WHAT IS BEING ASKED: The answer must be every entry below, word for word, with the pictures left out.

--- THE INPUT Enclosed Below ---

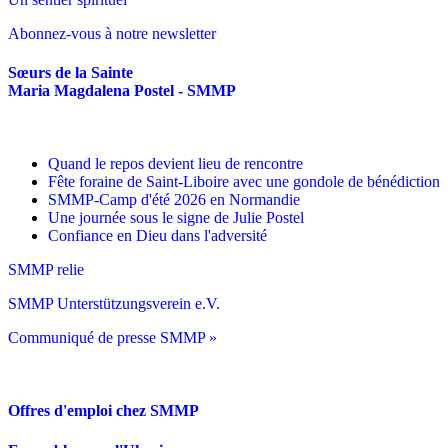
Abonnez-vous à notre newsletter
Sœurs de la Sainte
Maria Magdalena Postel - SMMP
Quand le repos devient lieu de rencontre
Fête foraine de Saint-Liboire avec une gondole de bénédiction
SMMP-Camp d'été 2026 en Normandie
Une journée sous le signe de Julie Postel
Confiance en Dieu dans l'adversité
SMMP relie
SMMP Unterstützungsverein e.V.
Communiqué de presse SMMP »
Offres d'emploi chez SMMP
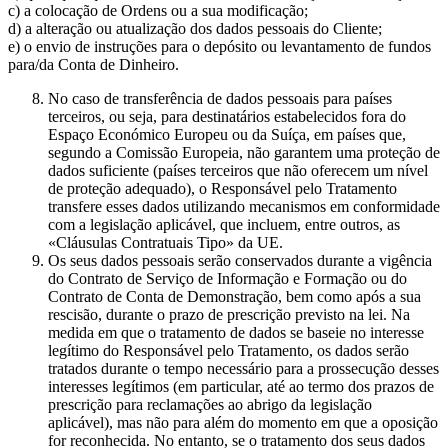
c) a colocação de Ordens ou a sua modificação;
d) a alteração ou atualização dos dados pessoais do Cliente;
e) o envio de instruções para o depósito ou levantamento de fundos
para/da Conta de Dinheiro.
No caso de transferência de dados pessoais para países
terceiros, ou seja, para destinatários estabelecidos fora do
Espaço Económico Europeu ou da Suíça, em países que,
segundo a Comissão Europeia, não garantem uma proteção de
dados suficiente (países terceiros que não oferecem um nível
de proteção adequado), o Responsável pelo Tratamento
transfere esses dados utilizando mecanismos em conformidade
com a legislação aplicável, que incluem, entre outros, as
«Cláusulas Contratuais Tipo» da UE.
Os seus dados pessoais serão conservados durante a vigência
do Contrato de Serviço de Informação e Formação ou do
Contrato de Conta de Demonstração, bem como após a sua
rescisão, durante o prazo de prescrição previsto na lei. Na
medida em que o tratamento de dados se baseie no interesse
legítimo do Responsável pelo Tratamento, os dados serão
tratados durante o tempo necessário para a prossecução desses
interesses legítimos (em particular, até ao termo dos prazos de
prescrição para reclamações ao abrigo da legislação
aplicável), mas não para além do momento em que a oposição
for reconhecida. No entanto, se o tratamento dos seus dados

--- End of Enclosed THE INPUT ---

WRITTEN REPLY:
Abonnez-vous à notre newsletter
Sœurs de la Sainte
Maria Magdalena Postel - SMMP
Quand le repos devient lieu de rencontre
Fête foraine de Saint-Liboire avec une gondole de bénédiction
SMMP-Camp d'été 2026 en Normandie
Une journée sous le signe de Julie Postel
Confiance en Dieu dans l'adversité
SMMP relie
SMMP Unterstützungsverein e.V.
Communiqué de presse SMMP »
Offres d'emploi chez SMMP
c) a colocação de Ordens ou a sua modificação;
d) a alteração ou atualização dos dados pessoais do Cliente;
e) o envio de instruções para o depósito ou levantamento de fundos
para/da Conta de Dinheiro.
No caso de transferência de dados pessoais para países
terceiros, ou seja, para destinatários estabelecidos fora do
Espaço Económico Europeu ou da Suíça, em países que,
segundo a Comissão Europeia, não garantem uma proteção de
dados suficiente (países terceiros que não oferecem um nível
de proteção adequado), o Responsável pelo Tratamento
transfere esses dados utilizando mecanismos em conformidade
com a legislação aplicável, que incluem, entre outros, as
«Cláusulas Contratuais Tipo» da UE.
Os seus dados pessoais serão conservados durante a vigência
do Contrato de Serviço de Informação e Formação ou do
Contrato de Conta de Demonstração, bem como após a sua
rescisão, durante o prazo de prescrição previsto na lei. Na
medida em que o tratamento de dados se baseie no interesse
legítimo do Responsável pelo Tratamento, os dados serão
tratados durante o tempo necessário para a prossecução desses
interesses legítimos (em particular, até ao termo dos prazos de
prescrição para reclamações ao abrigo da legislação
aplicável), mas não para além do momento em que a oposição
for reconhecida. No entanto, se o tratamento dos seus dados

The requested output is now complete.